Jaruwat Jinmonca, der Gründer der christlichen Stiftung, erzählt bei einem Treffen in einem Bangkoker Wohnhochhaus, wie er bei seinen Befreiungsaktionen vorgeht. Derzeit beschäftigt ihn der Fall von 27 Opfern aus Thailand, die noch immer in einem Gebäude in Kambodscha festgehalten werden und sich an ihn gewandt haben. Die kambodschanische Polizei sei keine Hilfe, sagt er. Und die Personen direkt aus der Gefangenschaft zu holen, sei zu gefährlich. Er wartet deshalb, bis die Menschenhändler*innen ihre Opfer an einen neuen Ort bringen – eine regelmässige Rotation der Festgehaltenen zwischen verschiedenen Anlagen sei üblich. «Ausserhalb ihrer Gebäude gelingt uns der Zugriff am leichtesten», sagt er. Die Menschenhändler* innen nutzten laut Jaruwat die Dienste gewöhnlicher Reisebusunternehmen, um die Opfer zu verlegen. Sie würden die Fahrt nicht begleiten, um sich selbst nicht der Gefahr einer Festnahme auszusetzen. Die Busfahrer, die zum Reiseunternehmen gehörten und nicht mit den Kriminellen unter einer Decke steckten, würden bei einem Stopp informiert und die Insassen kämen so kampflos frei.

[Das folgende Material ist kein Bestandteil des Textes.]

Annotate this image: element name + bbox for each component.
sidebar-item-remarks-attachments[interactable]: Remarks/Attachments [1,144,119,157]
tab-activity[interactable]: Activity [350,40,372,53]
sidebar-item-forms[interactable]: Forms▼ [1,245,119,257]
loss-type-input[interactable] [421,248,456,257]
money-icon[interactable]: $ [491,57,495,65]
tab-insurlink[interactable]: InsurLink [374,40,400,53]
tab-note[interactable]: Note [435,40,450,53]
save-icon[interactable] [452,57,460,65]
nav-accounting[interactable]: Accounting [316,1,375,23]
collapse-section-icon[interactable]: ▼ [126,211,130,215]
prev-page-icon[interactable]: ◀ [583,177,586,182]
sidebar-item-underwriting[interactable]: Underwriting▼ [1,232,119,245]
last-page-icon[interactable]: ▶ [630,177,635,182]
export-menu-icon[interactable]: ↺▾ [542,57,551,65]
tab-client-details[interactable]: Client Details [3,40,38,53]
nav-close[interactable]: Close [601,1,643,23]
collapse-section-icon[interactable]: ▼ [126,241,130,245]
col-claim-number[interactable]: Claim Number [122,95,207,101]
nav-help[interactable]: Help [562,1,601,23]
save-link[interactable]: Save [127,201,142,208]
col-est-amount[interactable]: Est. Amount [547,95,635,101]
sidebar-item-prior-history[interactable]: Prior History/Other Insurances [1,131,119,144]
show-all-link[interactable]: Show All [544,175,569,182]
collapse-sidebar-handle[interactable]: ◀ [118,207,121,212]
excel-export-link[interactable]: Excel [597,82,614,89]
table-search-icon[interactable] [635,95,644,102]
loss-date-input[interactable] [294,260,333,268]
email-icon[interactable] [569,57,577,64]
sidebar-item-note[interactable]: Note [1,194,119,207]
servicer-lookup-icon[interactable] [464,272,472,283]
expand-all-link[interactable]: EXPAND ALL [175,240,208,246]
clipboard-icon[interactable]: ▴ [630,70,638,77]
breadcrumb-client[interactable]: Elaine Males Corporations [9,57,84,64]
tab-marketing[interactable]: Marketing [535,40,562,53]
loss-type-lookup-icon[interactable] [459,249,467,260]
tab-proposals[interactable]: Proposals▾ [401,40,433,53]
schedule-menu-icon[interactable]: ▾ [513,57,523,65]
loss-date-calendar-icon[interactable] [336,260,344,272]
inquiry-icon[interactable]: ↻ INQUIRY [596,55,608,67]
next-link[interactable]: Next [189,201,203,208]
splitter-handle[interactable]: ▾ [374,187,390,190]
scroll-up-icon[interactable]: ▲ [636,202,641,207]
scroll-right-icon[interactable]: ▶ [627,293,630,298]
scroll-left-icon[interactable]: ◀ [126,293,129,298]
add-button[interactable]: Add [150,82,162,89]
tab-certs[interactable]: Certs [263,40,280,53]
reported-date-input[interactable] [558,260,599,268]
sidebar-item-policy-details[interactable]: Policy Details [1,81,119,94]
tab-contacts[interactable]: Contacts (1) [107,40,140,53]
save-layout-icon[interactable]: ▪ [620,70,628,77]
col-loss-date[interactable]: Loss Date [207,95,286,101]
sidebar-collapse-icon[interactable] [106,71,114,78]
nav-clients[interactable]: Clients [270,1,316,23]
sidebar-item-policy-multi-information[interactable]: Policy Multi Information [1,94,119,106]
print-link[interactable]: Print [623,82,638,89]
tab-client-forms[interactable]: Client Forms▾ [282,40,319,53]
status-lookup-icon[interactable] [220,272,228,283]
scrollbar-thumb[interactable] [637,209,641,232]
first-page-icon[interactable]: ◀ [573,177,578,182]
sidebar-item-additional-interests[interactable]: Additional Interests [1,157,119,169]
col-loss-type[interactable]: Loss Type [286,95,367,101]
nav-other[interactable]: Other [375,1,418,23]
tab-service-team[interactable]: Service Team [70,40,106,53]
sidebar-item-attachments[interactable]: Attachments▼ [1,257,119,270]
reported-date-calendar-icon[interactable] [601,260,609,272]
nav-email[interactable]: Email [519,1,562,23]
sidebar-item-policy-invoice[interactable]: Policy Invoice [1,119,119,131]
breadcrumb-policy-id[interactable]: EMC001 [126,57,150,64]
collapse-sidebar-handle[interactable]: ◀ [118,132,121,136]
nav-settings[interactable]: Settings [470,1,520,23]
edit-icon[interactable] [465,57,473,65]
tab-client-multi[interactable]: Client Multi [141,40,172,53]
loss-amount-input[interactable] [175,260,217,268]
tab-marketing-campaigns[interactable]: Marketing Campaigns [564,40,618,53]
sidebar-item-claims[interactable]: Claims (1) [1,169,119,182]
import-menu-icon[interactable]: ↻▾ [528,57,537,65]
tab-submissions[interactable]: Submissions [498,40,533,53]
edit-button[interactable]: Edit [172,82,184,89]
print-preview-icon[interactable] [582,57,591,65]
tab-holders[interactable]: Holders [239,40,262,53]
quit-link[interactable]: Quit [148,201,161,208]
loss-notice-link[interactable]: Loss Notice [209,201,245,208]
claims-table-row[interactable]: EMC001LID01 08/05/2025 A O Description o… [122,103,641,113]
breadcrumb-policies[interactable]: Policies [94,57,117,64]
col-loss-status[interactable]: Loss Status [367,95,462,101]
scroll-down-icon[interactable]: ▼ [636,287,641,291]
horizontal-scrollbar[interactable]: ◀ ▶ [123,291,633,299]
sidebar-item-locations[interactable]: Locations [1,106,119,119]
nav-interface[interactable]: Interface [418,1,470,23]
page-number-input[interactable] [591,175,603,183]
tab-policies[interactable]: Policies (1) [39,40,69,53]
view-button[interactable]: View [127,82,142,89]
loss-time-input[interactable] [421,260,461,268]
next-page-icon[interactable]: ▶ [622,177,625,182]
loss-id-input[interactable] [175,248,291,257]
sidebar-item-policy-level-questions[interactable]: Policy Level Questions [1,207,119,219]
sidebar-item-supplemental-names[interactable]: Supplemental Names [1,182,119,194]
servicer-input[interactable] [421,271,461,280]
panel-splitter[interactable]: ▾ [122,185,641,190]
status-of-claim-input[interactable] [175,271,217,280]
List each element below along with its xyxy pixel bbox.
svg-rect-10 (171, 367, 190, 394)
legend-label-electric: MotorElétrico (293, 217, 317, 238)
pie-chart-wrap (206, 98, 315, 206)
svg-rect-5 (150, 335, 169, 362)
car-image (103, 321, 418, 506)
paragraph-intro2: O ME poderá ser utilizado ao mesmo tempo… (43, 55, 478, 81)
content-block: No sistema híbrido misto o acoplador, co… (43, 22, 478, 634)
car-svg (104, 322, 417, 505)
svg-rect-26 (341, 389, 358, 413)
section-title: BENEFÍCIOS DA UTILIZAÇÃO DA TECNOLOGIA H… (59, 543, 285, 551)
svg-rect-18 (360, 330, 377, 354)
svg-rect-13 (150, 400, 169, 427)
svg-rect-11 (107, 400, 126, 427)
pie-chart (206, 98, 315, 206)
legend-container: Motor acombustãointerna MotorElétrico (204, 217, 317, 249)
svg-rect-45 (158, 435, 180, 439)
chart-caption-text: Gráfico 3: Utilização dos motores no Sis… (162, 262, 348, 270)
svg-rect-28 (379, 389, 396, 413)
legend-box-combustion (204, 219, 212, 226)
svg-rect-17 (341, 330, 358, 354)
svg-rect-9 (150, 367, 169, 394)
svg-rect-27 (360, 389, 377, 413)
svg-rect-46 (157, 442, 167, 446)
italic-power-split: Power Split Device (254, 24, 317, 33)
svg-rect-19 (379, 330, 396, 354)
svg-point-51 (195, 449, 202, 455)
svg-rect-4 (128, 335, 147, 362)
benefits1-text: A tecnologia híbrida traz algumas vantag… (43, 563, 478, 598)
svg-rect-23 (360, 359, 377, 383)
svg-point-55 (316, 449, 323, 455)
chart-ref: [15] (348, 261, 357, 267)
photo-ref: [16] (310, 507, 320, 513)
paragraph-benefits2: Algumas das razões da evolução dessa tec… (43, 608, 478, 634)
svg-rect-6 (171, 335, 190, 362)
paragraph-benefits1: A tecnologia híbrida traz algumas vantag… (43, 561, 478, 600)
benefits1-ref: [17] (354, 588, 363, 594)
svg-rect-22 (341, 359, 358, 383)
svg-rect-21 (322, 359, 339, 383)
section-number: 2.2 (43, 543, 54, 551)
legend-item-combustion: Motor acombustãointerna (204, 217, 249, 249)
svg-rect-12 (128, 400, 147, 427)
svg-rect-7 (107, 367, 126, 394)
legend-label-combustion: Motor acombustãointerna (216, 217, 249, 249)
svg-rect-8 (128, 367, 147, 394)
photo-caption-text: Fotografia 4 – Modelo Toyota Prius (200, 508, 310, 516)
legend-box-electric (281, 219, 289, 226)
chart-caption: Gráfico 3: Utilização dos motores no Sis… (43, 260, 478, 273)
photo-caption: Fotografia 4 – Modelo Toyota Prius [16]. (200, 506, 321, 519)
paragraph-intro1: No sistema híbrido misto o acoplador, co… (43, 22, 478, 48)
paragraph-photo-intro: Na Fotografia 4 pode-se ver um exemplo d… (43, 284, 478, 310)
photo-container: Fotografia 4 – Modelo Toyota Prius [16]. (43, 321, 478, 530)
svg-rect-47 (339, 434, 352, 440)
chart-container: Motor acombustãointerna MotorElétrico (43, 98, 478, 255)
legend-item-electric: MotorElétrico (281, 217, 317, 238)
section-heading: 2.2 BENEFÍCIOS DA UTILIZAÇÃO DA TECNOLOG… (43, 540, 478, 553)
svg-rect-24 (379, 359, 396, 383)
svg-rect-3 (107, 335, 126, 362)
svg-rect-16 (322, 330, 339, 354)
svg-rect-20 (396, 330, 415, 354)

Den kambodschanischen Behörden wirft Jaruwat vor, zu wenig gegen die kriminellen Machenschaften zu unternehmen. Im September kam es nach öffentlichem Druck zwar zu Razzien, bei denen rund 1000 Personen befreit wurden. «Korruption sorgt aber dafür, dass die Täter ungeschoren davonkommen – und immer wenn eine Anlage schliesst, macht eine neue auf», sagt Jaruwat. Die vereinzelten Festnahmen der vergangenen Monate beschränkten sich offenbar auf Personen mit untergeordneten Rollen in dem Menschenhandelsring.

Jaruwat fordert internationale Unterstützung, um den Sumpf trockenzulegen. «Nur wenn auf Kambodschas Regierung weltweit Druck gemacht wird, wird sich an der Situation etwas ändern», sagt er. Auch der Uno-Sonderberichterstatter Vitit Muntarbhorn betont, Kambodscha müsse Gegenmassnahmen mit grösserer Vehemenz ergreifen.

Für Nop ist die Tortur auch Monate nach seiner Freilassung noch nicht vorbei. Er wurde wegen seiner Verwicklungen in Online-Betrugsfälle in Thailand angeklagt – und muss nun vor Gericht beweisen, dass er Opfer und nicht Täter war.